** Opening WORKING DATA block **

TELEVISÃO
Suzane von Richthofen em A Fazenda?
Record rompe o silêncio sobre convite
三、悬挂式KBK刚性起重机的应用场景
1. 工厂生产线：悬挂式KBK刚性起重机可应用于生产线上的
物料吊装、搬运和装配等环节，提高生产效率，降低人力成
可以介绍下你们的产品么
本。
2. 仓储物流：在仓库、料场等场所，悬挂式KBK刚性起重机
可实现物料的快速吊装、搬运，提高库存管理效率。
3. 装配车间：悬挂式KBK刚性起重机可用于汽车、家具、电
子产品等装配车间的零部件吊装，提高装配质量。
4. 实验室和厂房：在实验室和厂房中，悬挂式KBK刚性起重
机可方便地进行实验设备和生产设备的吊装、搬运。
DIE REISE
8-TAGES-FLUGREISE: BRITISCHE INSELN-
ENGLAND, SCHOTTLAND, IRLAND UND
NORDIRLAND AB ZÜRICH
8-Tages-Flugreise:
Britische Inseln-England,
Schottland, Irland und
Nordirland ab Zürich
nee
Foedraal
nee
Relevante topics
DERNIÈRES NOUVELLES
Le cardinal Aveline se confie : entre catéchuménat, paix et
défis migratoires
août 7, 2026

** Closing WORKING DATA block **
** Opening WORKING DATA block **

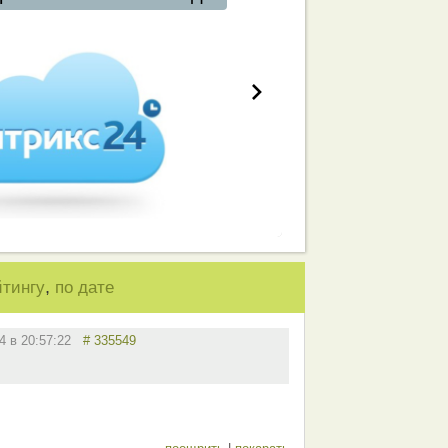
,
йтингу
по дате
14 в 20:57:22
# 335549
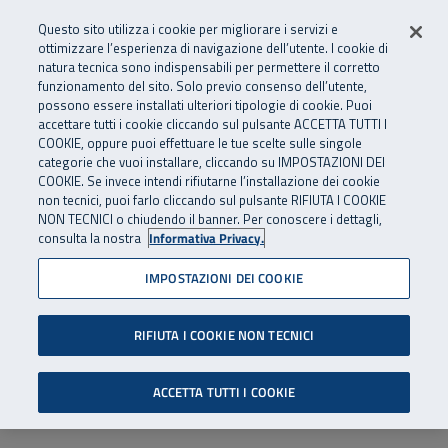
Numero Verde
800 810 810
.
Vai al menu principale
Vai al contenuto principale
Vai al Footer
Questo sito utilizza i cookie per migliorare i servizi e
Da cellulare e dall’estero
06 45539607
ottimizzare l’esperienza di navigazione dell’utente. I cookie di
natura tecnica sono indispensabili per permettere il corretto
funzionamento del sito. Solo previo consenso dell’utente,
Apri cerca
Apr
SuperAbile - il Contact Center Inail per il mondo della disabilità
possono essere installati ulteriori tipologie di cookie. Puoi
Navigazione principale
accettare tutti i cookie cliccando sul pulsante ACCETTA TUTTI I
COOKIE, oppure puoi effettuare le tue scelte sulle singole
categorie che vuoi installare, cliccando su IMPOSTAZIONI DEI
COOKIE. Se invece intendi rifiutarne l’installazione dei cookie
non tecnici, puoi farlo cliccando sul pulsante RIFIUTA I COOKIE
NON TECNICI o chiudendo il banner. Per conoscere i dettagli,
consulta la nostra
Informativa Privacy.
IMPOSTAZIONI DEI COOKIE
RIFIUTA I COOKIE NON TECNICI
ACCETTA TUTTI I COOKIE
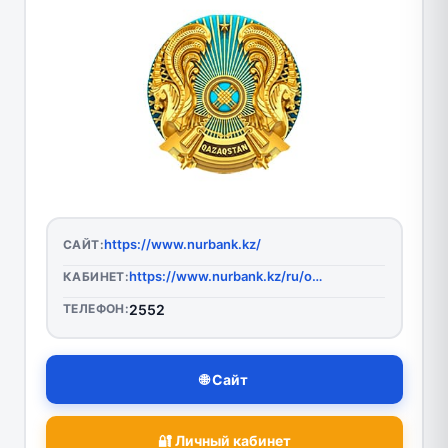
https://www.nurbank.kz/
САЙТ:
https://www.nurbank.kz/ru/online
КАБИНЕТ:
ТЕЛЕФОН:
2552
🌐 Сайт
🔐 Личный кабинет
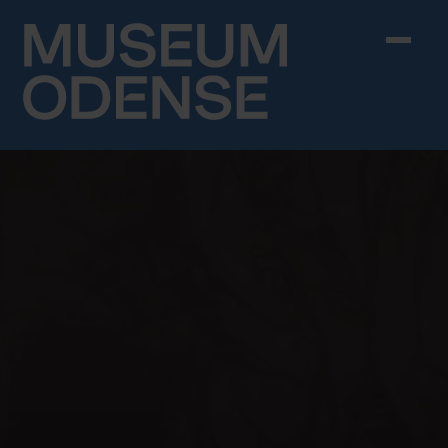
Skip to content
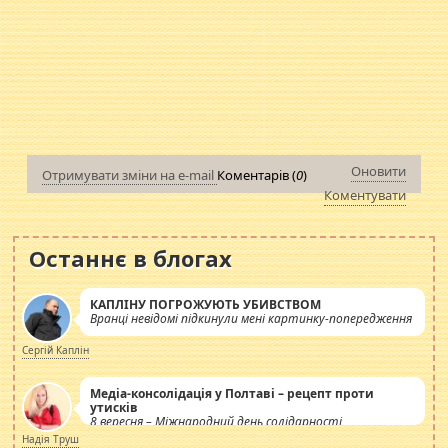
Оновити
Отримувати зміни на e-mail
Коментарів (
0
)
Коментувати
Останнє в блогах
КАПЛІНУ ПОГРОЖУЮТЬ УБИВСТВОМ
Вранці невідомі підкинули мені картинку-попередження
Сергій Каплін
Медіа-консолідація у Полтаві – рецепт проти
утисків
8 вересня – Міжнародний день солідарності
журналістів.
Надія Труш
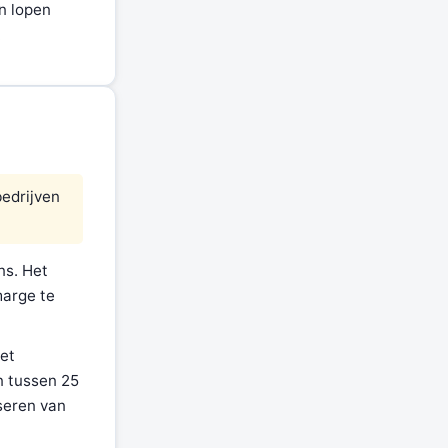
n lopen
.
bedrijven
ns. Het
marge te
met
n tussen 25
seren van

** Closing WORKING DATA block **

» AIM OF THE EXERCISE
Return every line of the preceding records in which the word "pulsante" appears.

» OUTPUT FOR THIS TASK
accettare tutti i cookie cliccando sul pulsante ACCETTA TUTTI I
non tecnici, puoi farlo cliccando sul pulsante RIFIUTA I COOKIE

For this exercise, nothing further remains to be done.